Peterson is part of an inside-outside duo that is the most experienced in the Colonial Valley Conference. Grimes, who hit the 1,000-point mark in the first game of the season, is every bit as big of a leader in the paint. When Peterson steps back, she can see how they have developed.

“As a younger player, for me it’s the way I matured over time,” she said. “I don’t think I was ready to be as good a leader as I am now. The combination of me and Mya is a powerful thing. She’s a leader of the post, and I’m a leader of the top of the offense. If I see something, I would tell her, and if she sees something, she would tell me.”

They lead Ewing back into the state tournament where they hope to make another long run. The Blue Devils, who lost in the Mercer County Tournament quarterfinals after reaching the final last year, are the No. 1 seed in Central Jersey Group 3 and have four players back who played significantly in last year’s run.

“The experience was a big thing,” Reynolds said. “They learned from going through the process how tough you have to be, and how this time of year is as much about being mentally strong as physically strong. You have a new opponent every night, and you have to prepare a little differently for each one and then you have to play when you get out there in a game.

‘I think I look at it as it’s our senior year, so every game that we play, it has to be a memorable moment.’

Peterson and Grimes are two of four seniors along with Tyquazya Davis, who moved back to Ewing this year from Nottingham, and Chantel Gillette, who has grown into a bigger role this year. MyAsia Jackson and Lowe return with starting experience alongside the veteran starters Peterson and Grimes.

“Two of them started their entire careers,” Reynolds said, “and then two experienced seniors coming off the bench is a nice thing to have too. Jentle is the new fifth starter. She played quite a bit of varsity early in the season until we had our two transfers become eligible, then she split time and played some JV and some time with us.”

Ewing graduated Denia Campbell, Cayla Sexton and Chibuzo Amonu, and they left a hole. But the Blue Devils have responded to go 22-5 with a defense that can play man or zone, with an offense that likes to run but has gotten better in the halfcourt, and with a quiet confidence from finding success so far.

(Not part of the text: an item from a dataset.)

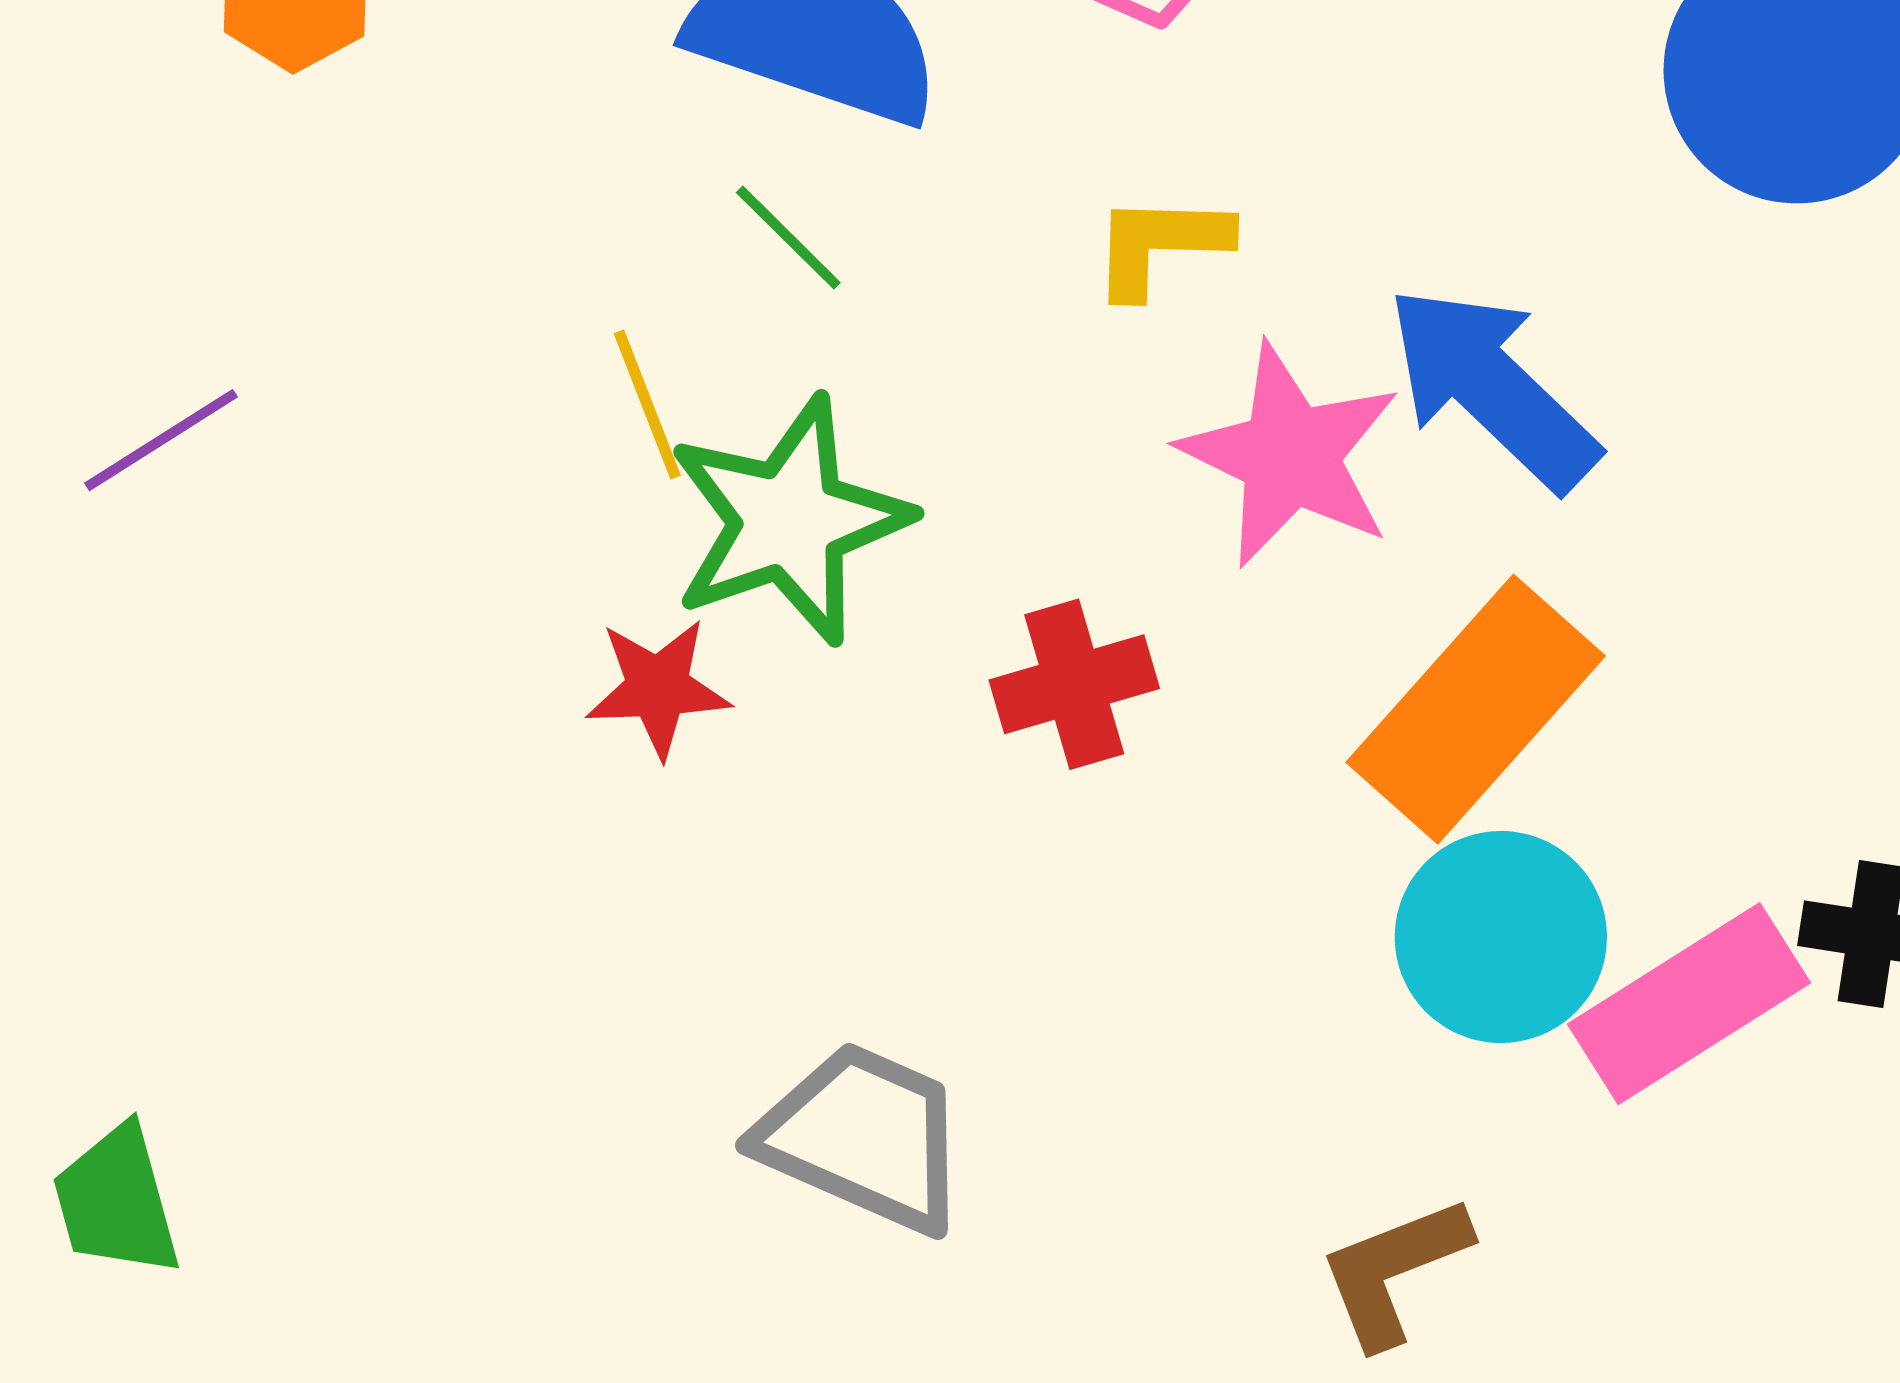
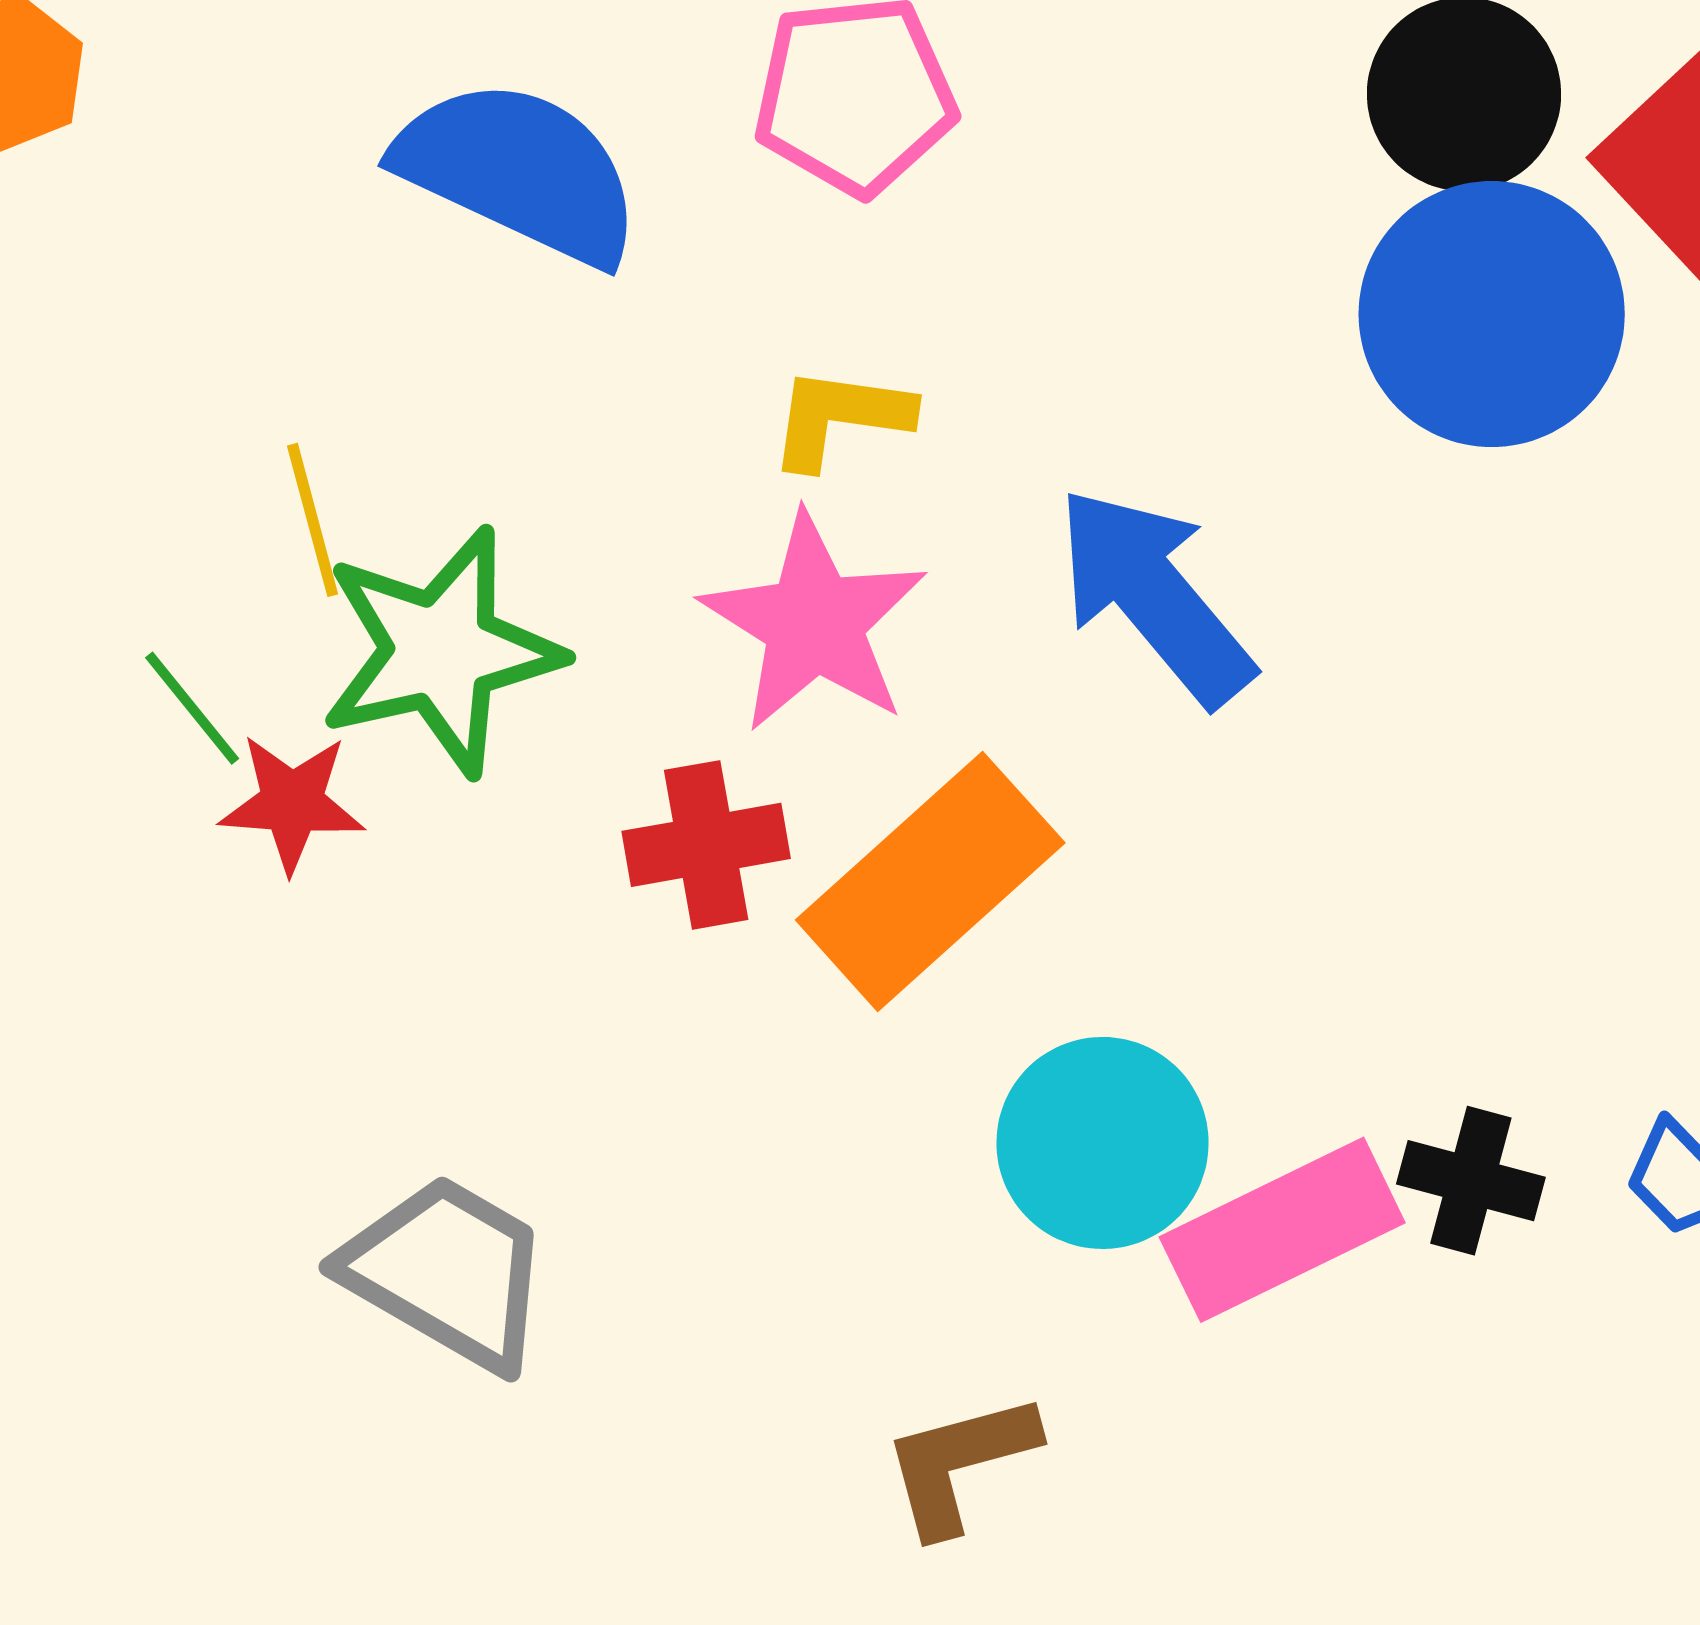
green line: (788, 238) -> (192, 708), moved
pink star: (1290, 456) -> (814, 623), moved
orange rectangle: (1476, 709) -> (930, 881), moved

“We take all the negative things that people have to say, we take and become powerful because of it,” Peterson said. “A lot of people have doubted us because of the combination of Denia, and Cayla and Chibuzo was a power. It was a power. They doubted we could have that power too.”

Ewing believes that it can still win another sectional title. Their confidence has grown thanks to the leadership of their seniors.

“The formation of the team around us made it more comfortable to not put all the pressure on ourselves,” Peterson said. “If we’re a team, we don’t have pressure at all. That’s what I feel like with this team. I don’t feel like I have pressure on myself.”

Ewing needs a full team effort to overcome its opponents. The Blue Devils are the hunted this year as the defending champions.

“We won it last year and we’ve had a really nice stretch of years where we’ve been one of the top teams,” Reynolds said. “You’re going to take everyone’s best shot because it could make their name and their season by beating it at the right time. That’s the reality of it. There’s the opportunity to do it again, but we have to show up to every game.”

The Blue Devils actually are embracing an underdog mentality. They would be thrilled to add a few more starts and keep alive the high school careers of Peterson and her senior class.

“I think I look at it as it’s our senior year, so every game that we play, it has to be a memorable moment,” Peterson said. “Nothing is a long wait for us. We’re embracing everything since it’s the last time we’re doing it.”